There’s a smell of apples in the air. The candied kind, with nuts stuck to them. It’s coming from the carnival at Holy Family, the Catholic school at the end of my street. This spot on my front steps earns me a good view of the parade of people leaving the festival. Families and friends are marching in tight clusters with armfuls of leftover cotton candy, popcorn, stuffed animals, and bags of goldfish.
I naturally assume their liveliness and excitement as they pass by me. The buzz of their joyfulness makes me dream a wish. I want those people to all go home and do great things for the world. Because the world needs those kinds of people; hearty people who do great things, big things with their hearts, for the world.
I work best on my drawings here on the cracked concrete steps because being here near the old tree trunks and under their leafy limbs makes me feel protected from the heavy hand of the world. This sacred spot is my only safe container.
It would be nice to draw a picture that would show my parents what goes on inside my head so they would stop asking what’s wrong with me—why I’m so deep, so careful. But it would take mountains of paper and rivers of paint to draw that picture. So instead I’ll draw simple pictures on letter-sized paper, like the ones my older sister Toni makes, with princesses and fashions and trees with red apples.

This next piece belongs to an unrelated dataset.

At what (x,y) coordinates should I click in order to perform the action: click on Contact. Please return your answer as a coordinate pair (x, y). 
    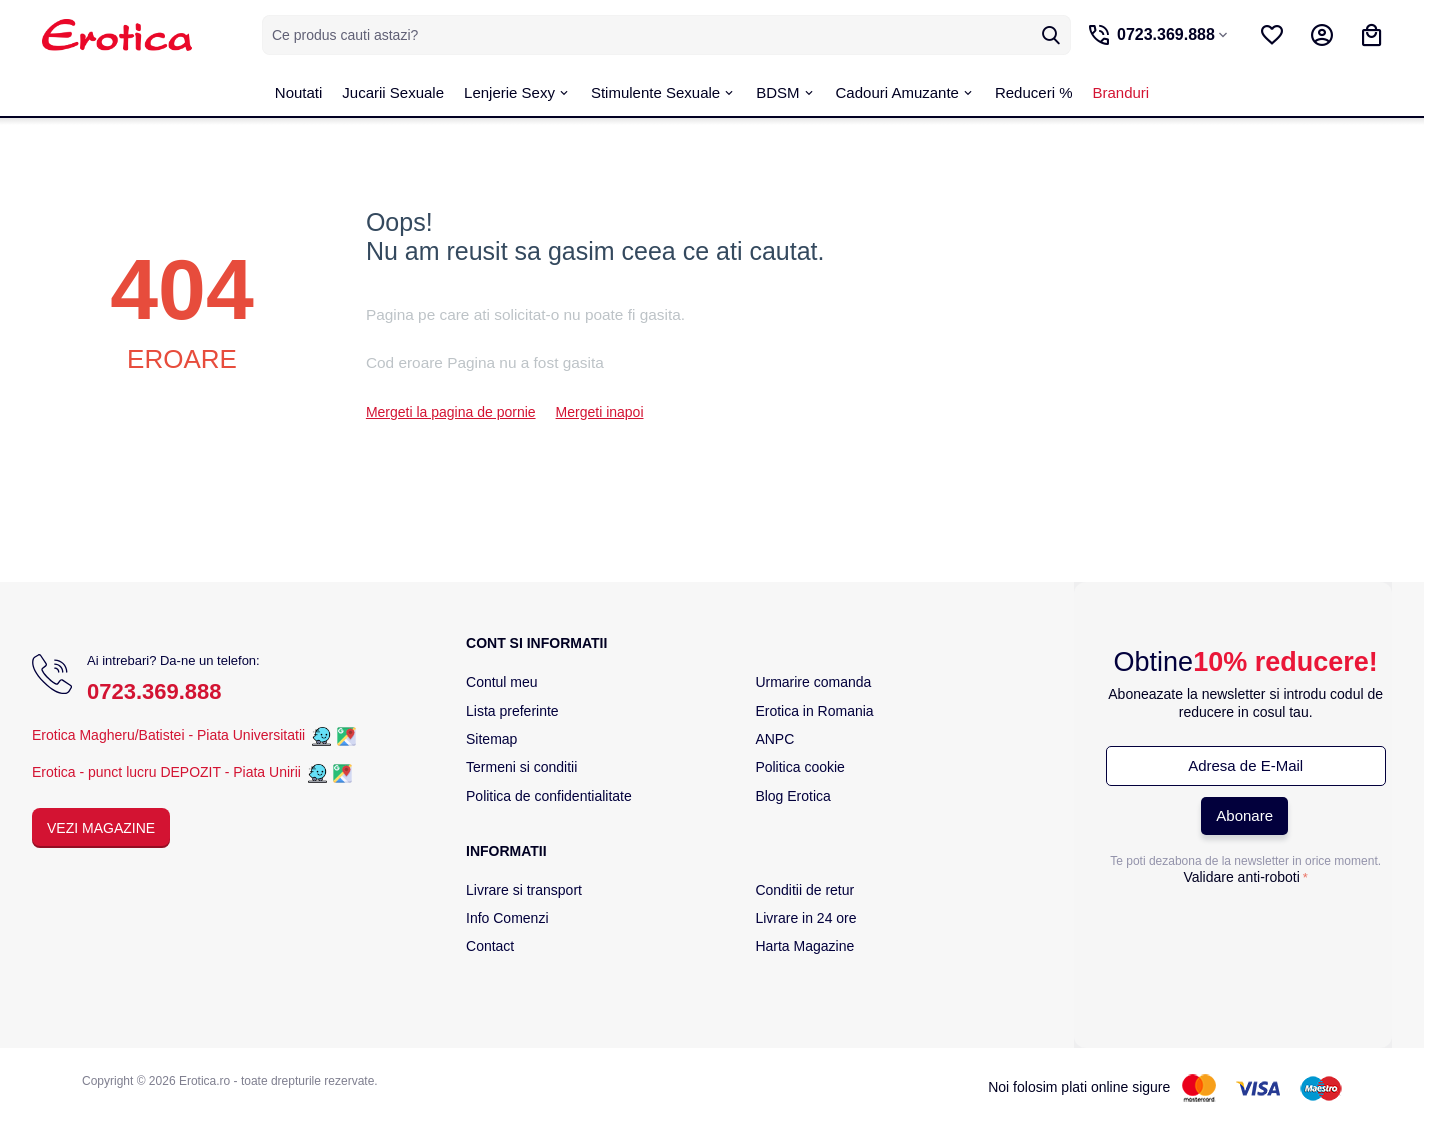     Looking at the image, I should click on (490, 946).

Quiet times like this give me a break from having to feel everyone else’s feelings. It’s better to feel my own. When I do, a strong knowing comes inside me that I have big things to do with my heart for the world, too. The idea of it makes me shiver and beam. I rake the stair step below me with my fingers to clasp an orange heart shaped leaf, which I know is a clue telling me yes, keep believing in such good things; you’re on the right track.